Tuesday, January 9, 2007


Welcome to the greatest city on the planet. Undoubtedly, you'll want to make your first time in New York a memorable and enjoyable experience. I've experienced many, many first timers-many--so I'm a natural choice to be your guide. Here is a handy pocket guide to help make your first time in New York a success.

Your first time on the subway can be risky business, but it's well worth the $2 fare. The same amount of enjoyable, work-free shaking would cost you well over $6 in your average motel massage bed. But exercise caution: touching the third rail can lead to a premature end of your first-time experience.

Ah, the Great White Way. The lights, the sounds, the dark, hidden crevices of age-old theaters. Musicals tend to be better for first-timers than, say, one-woman shows. Singing and tap dancing provide the perfect cover for you and your partner to hit your own high notes.

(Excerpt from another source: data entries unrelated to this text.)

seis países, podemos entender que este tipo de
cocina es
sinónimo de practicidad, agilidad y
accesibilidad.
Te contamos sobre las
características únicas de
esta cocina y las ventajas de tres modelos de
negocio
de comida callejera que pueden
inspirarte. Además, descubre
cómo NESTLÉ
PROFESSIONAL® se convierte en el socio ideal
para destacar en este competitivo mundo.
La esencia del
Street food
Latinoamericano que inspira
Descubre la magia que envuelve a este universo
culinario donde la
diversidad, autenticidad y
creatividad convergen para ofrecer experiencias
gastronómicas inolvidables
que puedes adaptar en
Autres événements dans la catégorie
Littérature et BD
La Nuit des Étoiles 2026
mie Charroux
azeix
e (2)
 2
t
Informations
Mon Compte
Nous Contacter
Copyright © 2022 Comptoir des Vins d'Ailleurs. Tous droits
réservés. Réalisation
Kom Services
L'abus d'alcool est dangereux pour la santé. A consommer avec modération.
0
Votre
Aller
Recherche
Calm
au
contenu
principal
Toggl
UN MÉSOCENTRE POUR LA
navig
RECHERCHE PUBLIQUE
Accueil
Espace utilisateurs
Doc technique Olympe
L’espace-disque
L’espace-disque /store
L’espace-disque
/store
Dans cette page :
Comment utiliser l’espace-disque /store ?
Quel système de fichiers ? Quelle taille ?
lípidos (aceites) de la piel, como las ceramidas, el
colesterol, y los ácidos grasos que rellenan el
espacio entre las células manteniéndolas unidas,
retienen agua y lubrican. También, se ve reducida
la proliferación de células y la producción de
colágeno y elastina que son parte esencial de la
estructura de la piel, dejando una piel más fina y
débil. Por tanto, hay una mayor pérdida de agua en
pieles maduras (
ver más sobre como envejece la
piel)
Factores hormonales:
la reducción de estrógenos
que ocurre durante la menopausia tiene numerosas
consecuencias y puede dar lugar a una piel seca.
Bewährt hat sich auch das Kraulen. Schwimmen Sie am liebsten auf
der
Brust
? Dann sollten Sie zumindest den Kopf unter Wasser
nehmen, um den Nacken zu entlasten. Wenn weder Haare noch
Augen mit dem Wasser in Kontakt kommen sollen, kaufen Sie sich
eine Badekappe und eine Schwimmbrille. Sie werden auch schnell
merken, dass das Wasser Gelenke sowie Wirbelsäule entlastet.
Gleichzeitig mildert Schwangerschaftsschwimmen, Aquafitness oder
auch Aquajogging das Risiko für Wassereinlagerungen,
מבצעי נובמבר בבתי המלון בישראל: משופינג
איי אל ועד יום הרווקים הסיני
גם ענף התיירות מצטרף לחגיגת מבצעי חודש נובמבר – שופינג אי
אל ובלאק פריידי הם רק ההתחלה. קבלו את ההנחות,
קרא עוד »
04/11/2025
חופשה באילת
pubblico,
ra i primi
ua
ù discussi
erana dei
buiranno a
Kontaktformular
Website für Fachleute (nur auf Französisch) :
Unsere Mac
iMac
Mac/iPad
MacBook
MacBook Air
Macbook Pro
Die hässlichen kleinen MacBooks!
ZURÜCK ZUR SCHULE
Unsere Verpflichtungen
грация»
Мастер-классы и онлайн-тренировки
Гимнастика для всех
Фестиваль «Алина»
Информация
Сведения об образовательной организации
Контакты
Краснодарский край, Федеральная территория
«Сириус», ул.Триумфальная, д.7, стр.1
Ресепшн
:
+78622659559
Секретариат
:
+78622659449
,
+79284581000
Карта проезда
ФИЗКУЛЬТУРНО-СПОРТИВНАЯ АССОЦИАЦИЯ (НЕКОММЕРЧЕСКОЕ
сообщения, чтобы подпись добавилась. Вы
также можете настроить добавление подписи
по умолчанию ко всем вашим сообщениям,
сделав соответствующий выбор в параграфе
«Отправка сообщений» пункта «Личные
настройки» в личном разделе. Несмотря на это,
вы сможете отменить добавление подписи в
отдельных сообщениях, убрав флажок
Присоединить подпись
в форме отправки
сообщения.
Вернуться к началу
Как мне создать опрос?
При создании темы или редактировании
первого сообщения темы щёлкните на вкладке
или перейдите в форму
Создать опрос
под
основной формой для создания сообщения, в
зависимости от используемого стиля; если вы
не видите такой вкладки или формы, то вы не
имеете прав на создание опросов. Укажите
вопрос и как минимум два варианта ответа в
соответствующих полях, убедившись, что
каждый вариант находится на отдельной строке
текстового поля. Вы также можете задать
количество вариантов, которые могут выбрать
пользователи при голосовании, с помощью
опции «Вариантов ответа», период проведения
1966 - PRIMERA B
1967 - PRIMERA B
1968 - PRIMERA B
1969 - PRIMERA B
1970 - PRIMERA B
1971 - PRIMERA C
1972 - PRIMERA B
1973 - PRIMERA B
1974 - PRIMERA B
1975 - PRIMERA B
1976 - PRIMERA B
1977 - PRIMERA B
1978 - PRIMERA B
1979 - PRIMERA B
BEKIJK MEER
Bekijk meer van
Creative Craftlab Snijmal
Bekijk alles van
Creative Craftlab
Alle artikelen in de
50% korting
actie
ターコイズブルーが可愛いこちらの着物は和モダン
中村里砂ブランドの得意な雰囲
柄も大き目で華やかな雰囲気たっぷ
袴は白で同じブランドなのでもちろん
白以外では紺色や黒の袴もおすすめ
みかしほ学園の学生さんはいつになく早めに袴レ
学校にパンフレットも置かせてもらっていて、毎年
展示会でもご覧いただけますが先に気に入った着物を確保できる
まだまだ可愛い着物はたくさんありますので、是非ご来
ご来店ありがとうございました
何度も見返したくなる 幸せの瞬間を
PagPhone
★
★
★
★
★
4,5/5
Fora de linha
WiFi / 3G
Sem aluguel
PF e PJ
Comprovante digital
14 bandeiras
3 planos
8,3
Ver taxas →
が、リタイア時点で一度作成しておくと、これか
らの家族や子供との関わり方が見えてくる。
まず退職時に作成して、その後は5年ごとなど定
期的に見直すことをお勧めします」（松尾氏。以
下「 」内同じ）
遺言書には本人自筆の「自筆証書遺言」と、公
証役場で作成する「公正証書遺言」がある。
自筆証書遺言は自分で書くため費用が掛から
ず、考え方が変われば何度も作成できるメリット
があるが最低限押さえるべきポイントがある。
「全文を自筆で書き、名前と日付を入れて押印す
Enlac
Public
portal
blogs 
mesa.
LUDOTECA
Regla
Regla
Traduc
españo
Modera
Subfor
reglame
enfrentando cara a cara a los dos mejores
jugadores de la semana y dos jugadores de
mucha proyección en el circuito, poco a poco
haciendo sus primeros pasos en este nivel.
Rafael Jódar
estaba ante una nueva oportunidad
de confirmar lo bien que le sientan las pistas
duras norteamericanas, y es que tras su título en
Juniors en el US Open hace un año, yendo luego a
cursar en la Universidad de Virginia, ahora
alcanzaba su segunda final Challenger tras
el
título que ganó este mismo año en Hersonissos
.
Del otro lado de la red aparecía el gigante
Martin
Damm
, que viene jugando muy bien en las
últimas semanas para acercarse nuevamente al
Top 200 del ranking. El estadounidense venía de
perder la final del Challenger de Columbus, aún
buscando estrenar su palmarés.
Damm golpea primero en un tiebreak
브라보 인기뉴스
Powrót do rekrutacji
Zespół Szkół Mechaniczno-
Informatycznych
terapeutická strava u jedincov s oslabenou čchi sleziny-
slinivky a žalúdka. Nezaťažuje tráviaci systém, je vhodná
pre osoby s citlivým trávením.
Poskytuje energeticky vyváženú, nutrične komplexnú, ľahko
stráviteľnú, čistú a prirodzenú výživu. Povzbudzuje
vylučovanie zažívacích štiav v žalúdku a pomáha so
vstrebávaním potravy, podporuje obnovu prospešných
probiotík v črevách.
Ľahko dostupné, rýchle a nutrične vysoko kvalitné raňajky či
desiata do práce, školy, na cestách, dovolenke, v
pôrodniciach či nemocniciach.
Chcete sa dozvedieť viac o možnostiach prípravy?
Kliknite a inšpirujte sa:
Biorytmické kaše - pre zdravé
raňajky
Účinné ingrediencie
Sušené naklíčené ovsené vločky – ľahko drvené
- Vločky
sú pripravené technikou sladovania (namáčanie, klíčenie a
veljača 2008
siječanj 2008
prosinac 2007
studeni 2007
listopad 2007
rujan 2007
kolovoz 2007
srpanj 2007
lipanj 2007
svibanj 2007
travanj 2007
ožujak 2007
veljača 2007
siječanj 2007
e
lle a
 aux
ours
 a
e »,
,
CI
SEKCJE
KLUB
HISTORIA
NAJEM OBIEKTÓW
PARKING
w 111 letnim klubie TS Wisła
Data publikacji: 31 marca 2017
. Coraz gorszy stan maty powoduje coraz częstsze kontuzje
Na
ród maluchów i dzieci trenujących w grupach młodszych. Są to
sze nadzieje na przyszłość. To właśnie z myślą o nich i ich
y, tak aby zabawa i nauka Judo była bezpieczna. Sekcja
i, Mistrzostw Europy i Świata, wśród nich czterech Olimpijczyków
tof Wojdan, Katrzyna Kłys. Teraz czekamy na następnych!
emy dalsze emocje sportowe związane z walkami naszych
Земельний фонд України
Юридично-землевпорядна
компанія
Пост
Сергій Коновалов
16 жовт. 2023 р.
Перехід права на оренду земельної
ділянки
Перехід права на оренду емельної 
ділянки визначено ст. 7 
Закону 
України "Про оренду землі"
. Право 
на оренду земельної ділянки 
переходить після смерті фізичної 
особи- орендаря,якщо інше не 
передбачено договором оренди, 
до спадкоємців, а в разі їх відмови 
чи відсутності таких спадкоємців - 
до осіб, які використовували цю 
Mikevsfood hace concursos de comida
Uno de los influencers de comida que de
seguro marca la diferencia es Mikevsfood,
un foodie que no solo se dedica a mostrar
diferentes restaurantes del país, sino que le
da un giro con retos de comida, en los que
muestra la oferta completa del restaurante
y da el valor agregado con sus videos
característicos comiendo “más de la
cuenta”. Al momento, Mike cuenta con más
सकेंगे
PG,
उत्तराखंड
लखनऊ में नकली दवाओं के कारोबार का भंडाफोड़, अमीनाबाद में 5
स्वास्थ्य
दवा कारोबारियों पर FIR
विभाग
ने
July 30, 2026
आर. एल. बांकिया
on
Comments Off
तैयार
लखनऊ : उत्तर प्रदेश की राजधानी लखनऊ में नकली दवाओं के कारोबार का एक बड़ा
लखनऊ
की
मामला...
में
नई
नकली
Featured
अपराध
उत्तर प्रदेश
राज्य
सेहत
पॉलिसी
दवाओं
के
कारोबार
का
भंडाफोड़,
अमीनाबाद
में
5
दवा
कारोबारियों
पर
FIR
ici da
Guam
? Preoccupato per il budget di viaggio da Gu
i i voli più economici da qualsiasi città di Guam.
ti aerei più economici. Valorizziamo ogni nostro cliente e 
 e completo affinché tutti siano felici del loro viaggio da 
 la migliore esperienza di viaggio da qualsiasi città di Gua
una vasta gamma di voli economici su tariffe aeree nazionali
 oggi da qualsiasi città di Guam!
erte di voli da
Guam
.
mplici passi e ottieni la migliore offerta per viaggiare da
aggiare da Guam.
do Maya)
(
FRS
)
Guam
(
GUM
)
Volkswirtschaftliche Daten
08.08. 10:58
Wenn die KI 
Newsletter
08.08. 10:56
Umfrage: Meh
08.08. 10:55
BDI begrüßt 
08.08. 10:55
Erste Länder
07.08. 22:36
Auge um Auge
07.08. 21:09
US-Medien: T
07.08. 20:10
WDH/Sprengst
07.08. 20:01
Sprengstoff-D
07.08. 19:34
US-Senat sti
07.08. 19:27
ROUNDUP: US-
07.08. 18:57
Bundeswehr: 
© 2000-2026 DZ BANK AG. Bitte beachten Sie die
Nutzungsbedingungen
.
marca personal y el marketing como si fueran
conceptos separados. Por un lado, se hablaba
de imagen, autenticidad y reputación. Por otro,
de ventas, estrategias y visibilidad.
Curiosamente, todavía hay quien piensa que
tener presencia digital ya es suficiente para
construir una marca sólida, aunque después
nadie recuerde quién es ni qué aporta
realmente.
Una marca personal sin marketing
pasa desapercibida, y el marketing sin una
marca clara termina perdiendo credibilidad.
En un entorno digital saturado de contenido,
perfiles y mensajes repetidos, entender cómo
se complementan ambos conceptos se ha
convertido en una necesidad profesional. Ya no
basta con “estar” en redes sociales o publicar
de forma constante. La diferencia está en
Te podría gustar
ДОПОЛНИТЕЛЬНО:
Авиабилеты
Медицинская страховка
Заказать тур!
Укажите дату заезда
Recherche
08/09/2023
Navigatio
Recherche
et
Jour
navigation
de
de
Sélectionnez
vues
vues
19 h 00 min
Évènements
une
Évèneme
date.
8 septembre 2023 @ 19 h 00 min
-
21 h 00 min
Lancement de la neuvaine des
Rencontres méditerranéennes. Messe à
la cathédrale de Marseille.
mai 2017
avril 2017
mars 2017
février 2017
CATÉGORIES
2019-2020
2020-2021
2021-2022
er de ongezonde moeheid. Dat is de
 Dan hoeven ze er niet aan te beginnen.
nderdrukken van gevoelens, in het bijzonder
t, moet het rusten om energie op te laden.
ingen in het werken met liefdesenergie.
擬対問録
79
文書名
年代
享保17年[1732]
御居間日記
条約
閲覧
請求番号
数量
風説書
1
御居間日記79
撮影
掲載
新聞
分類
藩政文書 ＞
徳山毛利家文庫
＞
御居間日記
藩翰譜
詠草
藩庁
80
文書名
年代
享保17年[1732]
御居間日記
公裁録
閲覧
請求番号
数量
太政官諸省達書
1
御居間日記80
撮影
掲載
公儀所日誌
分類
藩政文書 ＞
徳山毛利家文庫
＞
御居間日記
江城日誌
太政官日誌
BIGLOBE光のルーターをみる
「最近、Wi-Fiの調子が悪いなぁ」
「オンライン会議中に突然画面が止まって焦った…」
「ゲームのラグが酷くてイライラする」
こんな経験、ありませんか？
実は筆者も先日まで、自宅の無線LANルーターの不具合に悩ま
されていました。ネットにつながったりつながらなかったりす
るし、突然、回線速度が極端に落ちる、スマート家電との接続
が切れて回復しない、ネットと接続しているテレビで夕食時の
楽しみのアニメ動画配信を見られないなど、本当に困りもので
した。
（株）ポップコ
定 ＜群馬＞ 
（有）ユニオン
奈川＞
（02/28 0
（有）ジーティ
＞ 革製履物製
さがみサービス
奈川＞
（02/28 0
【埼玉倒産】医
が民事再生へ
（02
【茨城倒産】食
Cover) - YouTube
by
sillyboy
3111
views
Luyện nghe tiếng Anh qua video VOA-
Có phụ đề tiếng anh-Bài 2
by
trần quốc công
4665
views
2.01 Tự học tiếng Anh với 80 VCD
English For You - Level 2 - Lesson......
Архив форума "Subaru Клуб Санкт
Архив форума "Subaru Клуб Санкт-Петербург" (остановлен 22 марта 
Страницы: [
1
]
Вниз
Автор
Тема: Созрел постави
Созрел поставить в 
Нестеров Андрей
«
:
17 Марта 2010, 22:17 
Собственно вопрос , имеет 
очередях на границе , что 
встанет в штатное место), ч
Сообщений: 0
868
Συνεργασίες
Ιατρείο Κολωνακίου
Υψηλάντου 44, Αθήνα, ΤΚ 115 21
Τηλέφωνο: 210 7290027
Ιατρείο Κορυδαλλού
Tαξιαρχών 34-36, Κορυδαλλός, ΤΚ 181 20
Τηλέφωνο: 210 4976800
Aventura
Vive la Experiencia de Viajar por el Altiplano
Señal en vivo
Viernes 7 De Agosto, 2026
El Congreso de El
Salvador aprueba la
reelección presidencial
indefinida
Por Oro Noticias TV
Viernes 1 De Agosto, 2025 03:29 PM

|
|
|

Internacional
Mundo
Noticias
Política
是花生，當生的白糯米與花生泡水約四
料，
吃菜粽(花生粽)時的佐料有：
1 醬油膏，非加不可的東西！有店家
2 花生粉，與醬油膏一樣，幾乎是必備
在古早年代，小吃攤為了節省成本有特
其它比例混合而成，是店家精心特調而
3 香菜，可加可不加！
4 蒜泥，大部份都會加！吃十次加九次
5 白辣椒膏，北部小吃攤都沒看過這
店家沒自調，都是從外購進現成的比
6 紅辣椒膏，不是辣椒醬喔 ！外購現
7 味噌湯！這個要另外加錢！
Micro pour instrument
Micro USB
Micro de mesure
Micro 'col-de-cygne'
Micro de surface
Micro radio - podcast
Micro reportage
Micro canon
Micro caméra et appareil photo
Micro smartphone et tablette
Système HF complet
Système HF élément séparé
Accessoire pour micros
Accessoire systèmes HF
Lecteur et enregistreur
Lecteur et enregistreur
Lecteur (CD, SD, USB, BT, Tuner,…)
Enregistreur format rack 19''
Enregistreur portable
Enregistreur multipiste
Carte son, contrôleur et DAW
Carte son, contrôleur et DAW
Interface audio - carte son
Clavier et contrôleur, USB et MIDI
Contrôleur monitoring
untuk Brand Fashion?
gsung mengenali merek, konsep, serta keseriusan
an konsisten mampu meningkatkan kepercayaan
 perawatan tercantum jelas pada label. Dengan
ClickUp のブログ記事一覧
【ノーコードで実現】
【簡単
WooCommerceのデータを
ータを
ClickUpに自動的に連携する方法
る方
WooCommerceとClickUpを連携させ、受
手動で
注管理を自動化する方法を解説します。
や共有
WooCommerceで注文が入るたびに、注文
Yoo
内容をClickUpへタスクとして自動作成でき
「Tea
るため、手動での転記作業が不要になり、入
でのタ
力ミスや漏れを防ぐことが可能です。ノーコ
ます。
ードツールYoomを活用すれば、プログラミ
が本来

But remember, don't try to sneak backstage your first time.

New York is the capital of the world, and you'll certainly want to taste her international flavors. While it's great to exercise your diplomatic skills with people from around the world, be sure to wrap yourself in your nation's flag for protection. You don't want your first foreign experience to be your last. No need to worry about communication barriers; the language of love is universal.

New York is renowned both for its modernity and its art. Combine the two and visit the world-famous MOMA. There, first timers can create their own modern-art masterpieces. Several lucky ladies have credited yours truly with inspiring their own "artistic" awakenings. Be wary of the security staff and remember: flash photography is permitted, but be sure to ask before you touch anything.